Directed by David Spaltro
Written by Tawny Sorensen
Starring Nabil Vinas and Tawny Sorensen
Short Film Review by Chris Olson
What begins as an enjoyable comedy develops into an affecting drama in this short film written by and starring Tawny Sorensen. Directed by David Spaltro, The Cat's Cradle examines a relationship on the cusp of a huge shift in their dynamic...but perhaps not the sort they were expecting.
Jim (Nabil Vinas) and wife Amy (Tawny Sorensen) are at that stage in their relationship where procreating has become the focal topic. The former is gung-ho in his preparation for being a dad: watching baby documentaries, reading up on tips for how to get pregnant, and giving Amy plenty of advice on how she could be using her body more effectively. Amy, on the other hand, seems flustered by the sacrifices she has to make, as well as frustrated at the lack of spark in the romantics. What transpires as we learn more about this couple and how they got to this point seems brimming with trouble.
It can often be a struggle to rack up enough chemistry in an on screen relationship during a short film for the audience to be convinced, let alone immersed. In The Cat's Cradle, not only is the writing authentic and believable, the two central performances are exceptional, creating a totally relatable and engaging dynamic for the viewer to be sucked into, whilst the heavy themes swarm around them unbeknownst. This was essential in order to strike the complex balance of comedy and drama which emerges marvellously.

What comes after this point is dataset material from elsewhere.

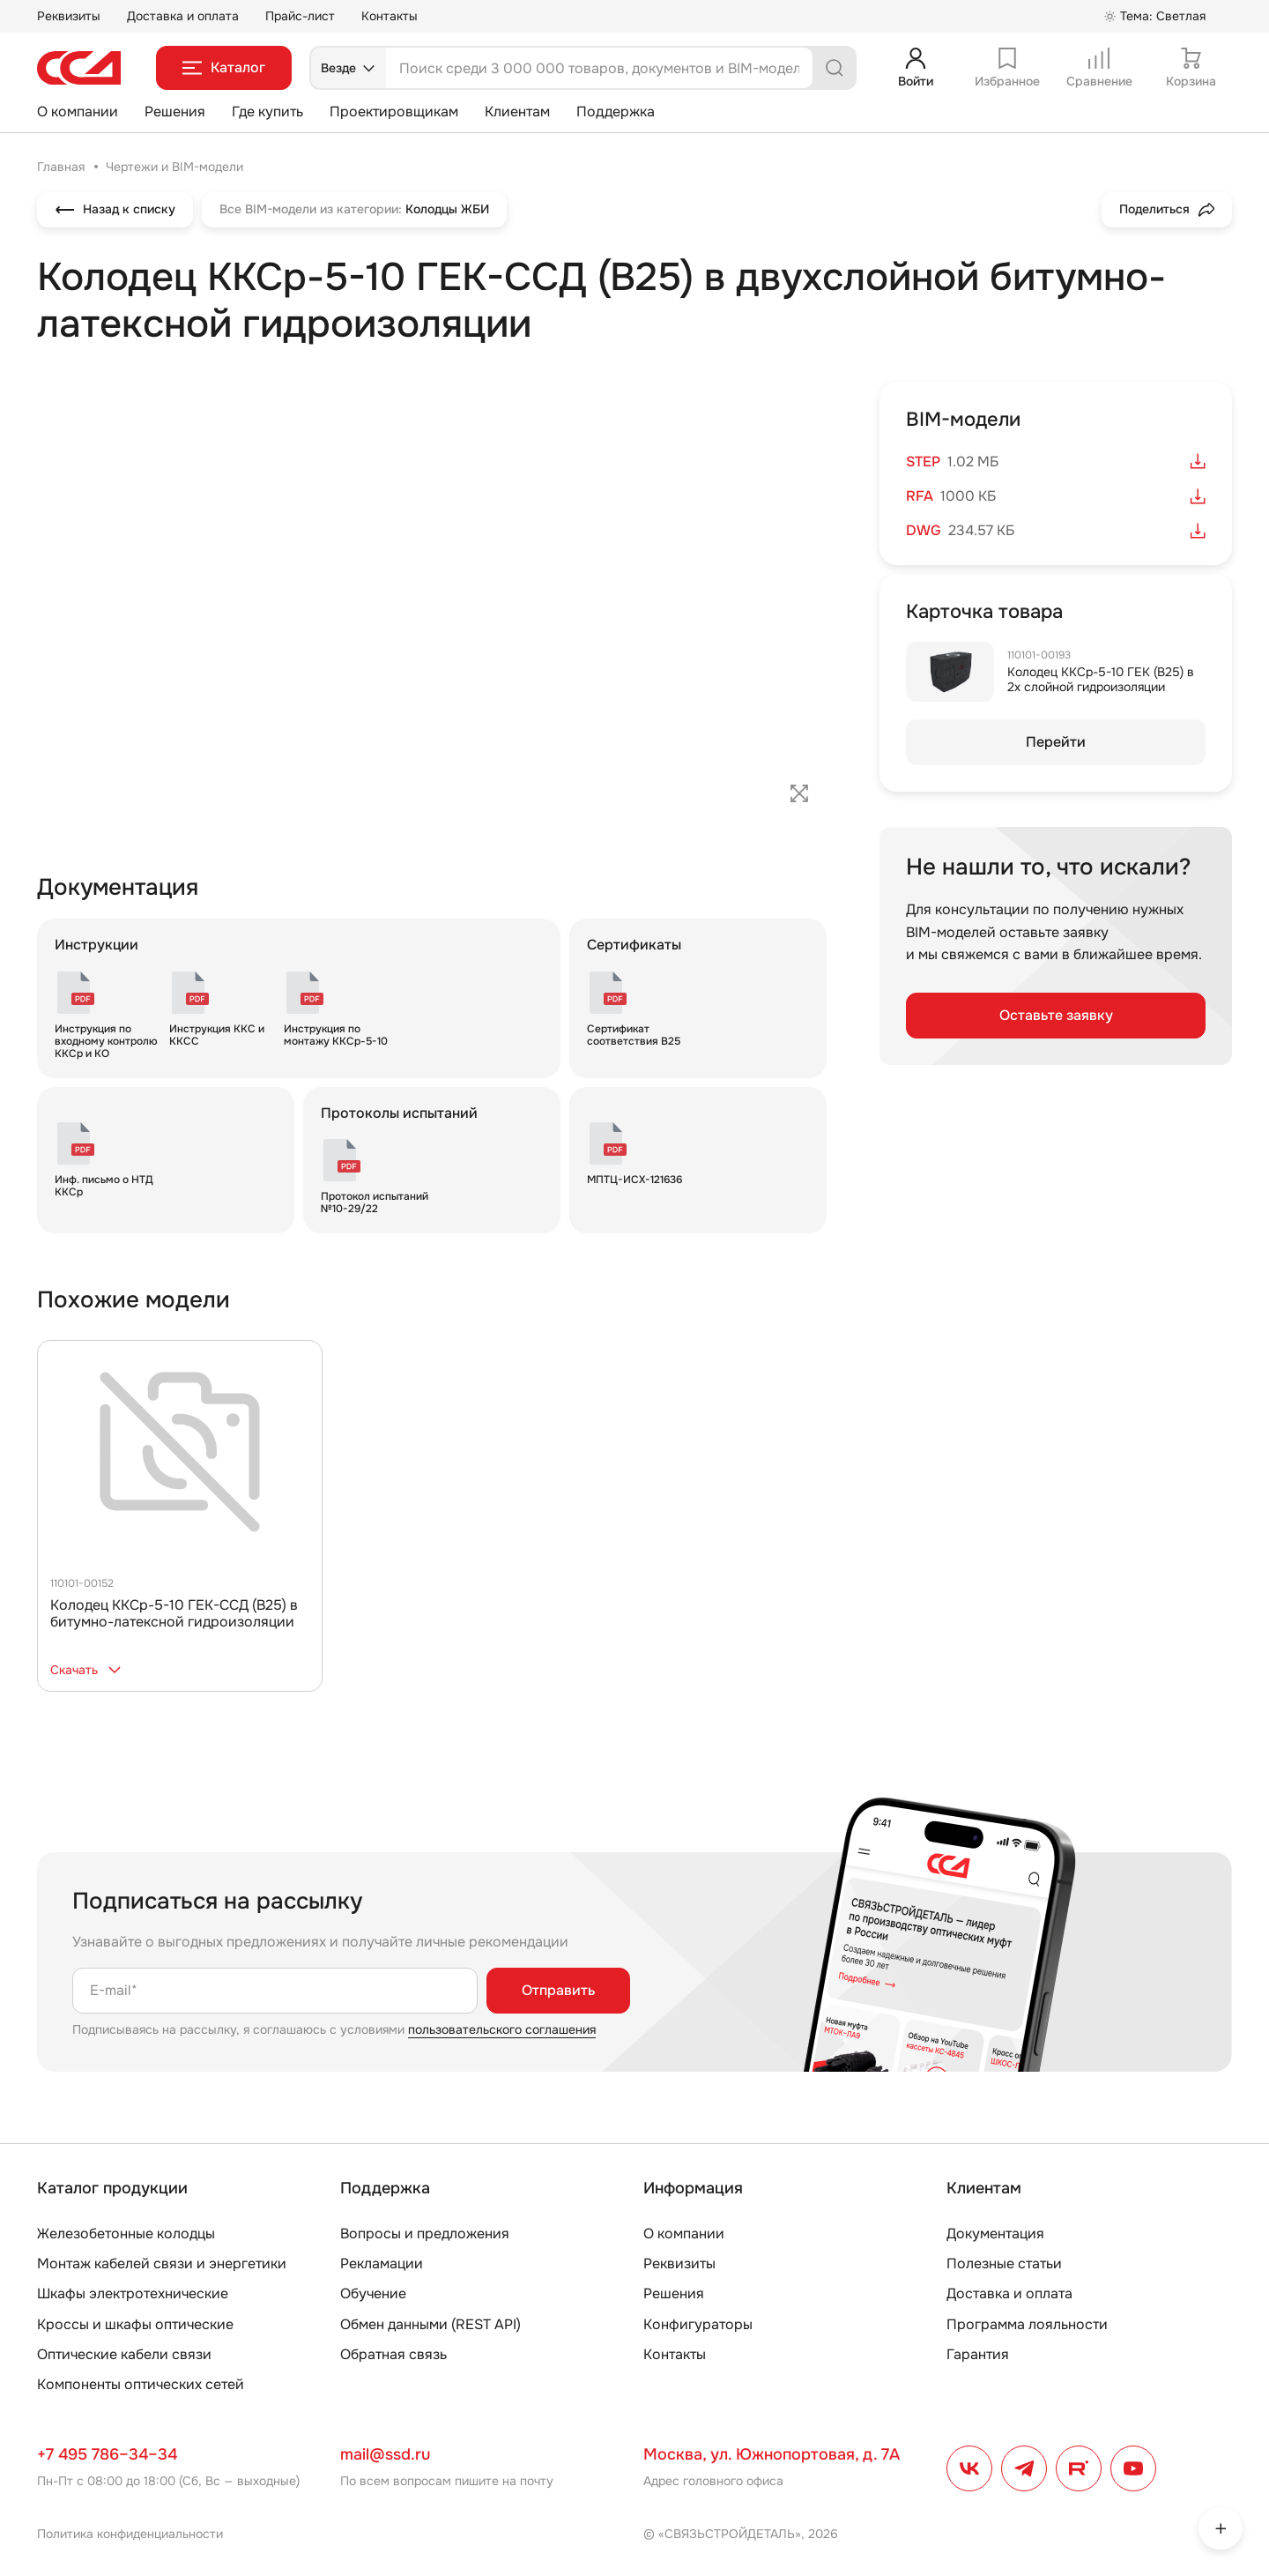 This screenshot has width=1269, height=2576. Describe the element at coordinates (430, 2324) in the screenshot. I see `Обмен данными (REST API)` at that location.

Vinas is great as the super excited dad-in-the-making, offering up some wonderful moments of tenderness and comedy, as well as coping brilliantly with the tonal shift in the latter sections of the short film. Sorensen is captivating as the not-so-enthusiastic mother-in-waiting (or baby making machine), serving up a delightful range of emotions and acting prowess to complement the story and its subject matter. Together, these two performers offer a remarkable insight into the delicate intricacies of a modern relationship, and all the hidden depths.
The intimacy with which Spaltro directs (and edits) The Cat's Cradle is also really special. He utilises a lot of close ups and mid-range shots to keep the viewer fixed. It would have been easy to take the peddle off the gas and rely on some more comedy or extraneous sequences in order to dilute the tension slightly for the viewer. Instead, the movie remains on a steady incline of increasing and palpable tension throughout. The result is rather magnificent.